Décembre 1969. Une tempête fait rage lorsqu’Yvan Godbout décide enfin de pointer le bout de son nez. Gamin timide élevé au cœur du Haut-Richelieu, il passe ses temps libres à la
bibliothèque du quartier plutôt qu’au terrain de jeu. Les romans du grand King, découverts à
l’adolescence, empourpreront à jamais son imaginaire. Dès lors, son intérêt pour la littérature
fantastique et le cinéma de genre devient vite insatiable. Ami des fantômes et des croquemitaines en tout genre, son désir de les intégrer à une histoire sommeillera en lui longtemps. L’écrivain avait été interrogé pour la première fois par un policier de la Sécurité du Québec en janvier 2018 concernant son roman d’horreur « Hansel et Gretel ». Deux mois plus tard, à 6 h du matin, deux policiers munis de mandats d’arrestation, d’entrée et de perquisition sont entrés chez lui, alors qu’il est plongé dans le sommeil. Ses équipements électroniques et des copies de son livre ont été saisis. Un interrogatoire d’une durée de cinq heures s’est ensuivi. Des questions sur sa sexualité lui ont été posées. Deux ans plus tard, dans une décision importante sur l'ampleur de la liberté d'expression, l'écrivain et son éditeur ont été acquittés d'avoir produit de la pornographie juvénile. Le juge Marc-André Blanchard de la Cour supérieure a aussi déclaré invalides des articles du Code criminel portant sur les infractions de pornographie juvénile.
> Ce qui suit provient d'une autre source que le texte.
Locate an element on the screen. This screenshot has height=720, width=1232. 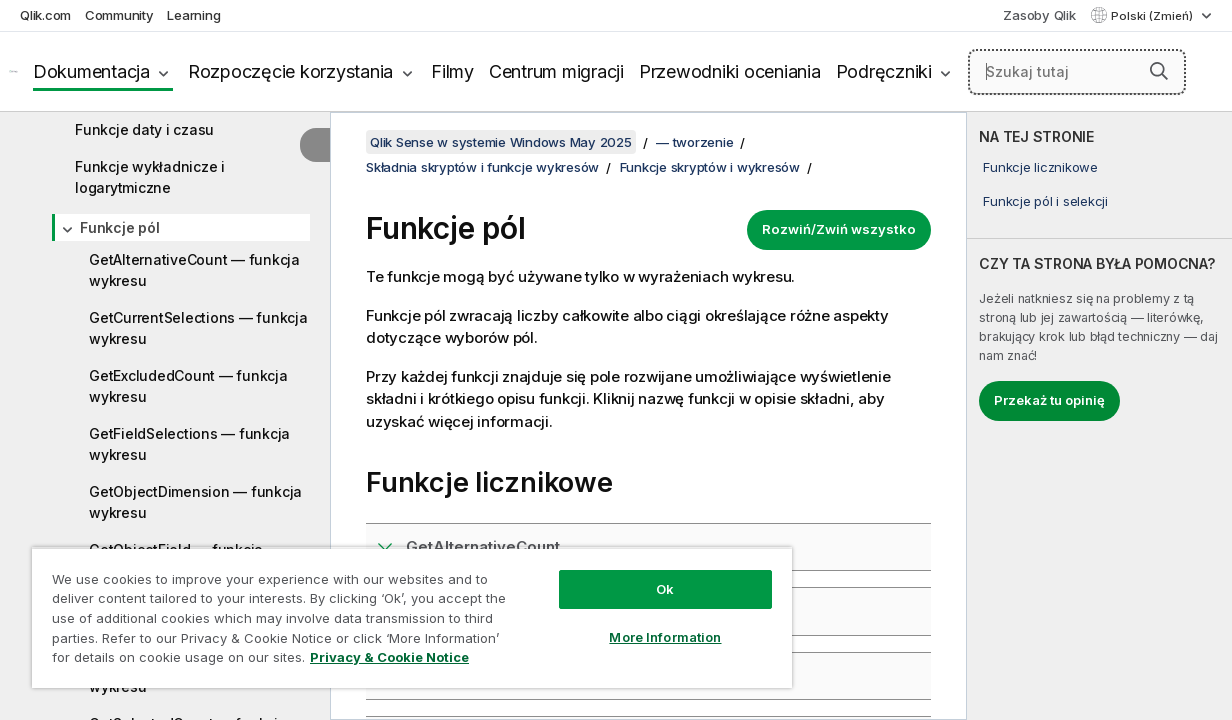 Privacy & Cookie Notice [More information about your privacy, opens in a new tab] is located at coordinates (168, 661).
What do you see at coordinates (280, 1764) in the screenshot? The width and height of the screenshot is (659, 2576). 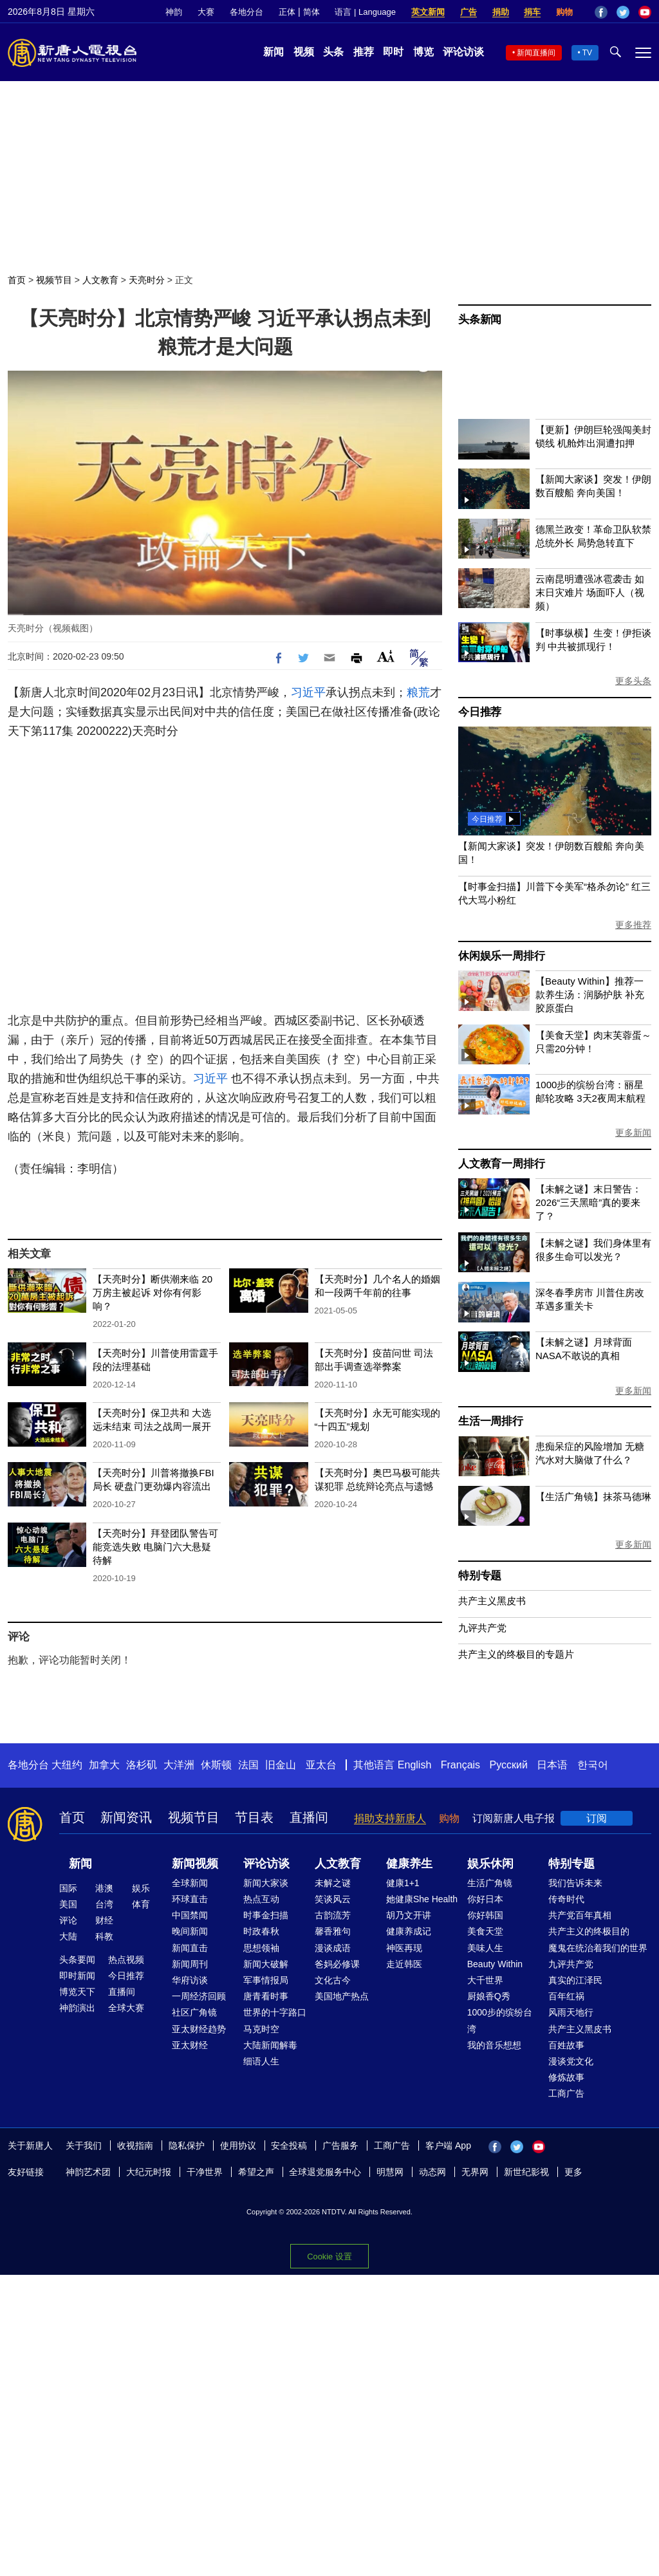 I see `旧金山` at bounding box center [280, 1764].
Ces dispositions violent notamment la liberté d'expression protégée par la Charte canadienne des droits et libertés, tranche le magistrat dans son jugement. Le roman contenait un avertissement aux lecteurs, mais cela n'a pas empêché une citoyenne de porter plainte à la police. Les accusations portées étaient lourdes de conséquences : l'auteur risquait la prison. Parmi ses nombreux arguments, Yvan Godbout a fait valoir qu'un écrivain qui ne préconise ni ne conseille la pornographie ne devrait voir sa liberté d'expression restreinte par des accusations criminelles. Il ajoute que la loi sert à protéger les « enfants réels » et non ceux imaginés dans des oeuvres de fiction. La Procureure générale du Québec a reconnu que la loi viole la liberté d'expression, mais a plaidé que cette limite était justifiée pour protéger les enfants, parmi les membres les plus vulnérables de la société.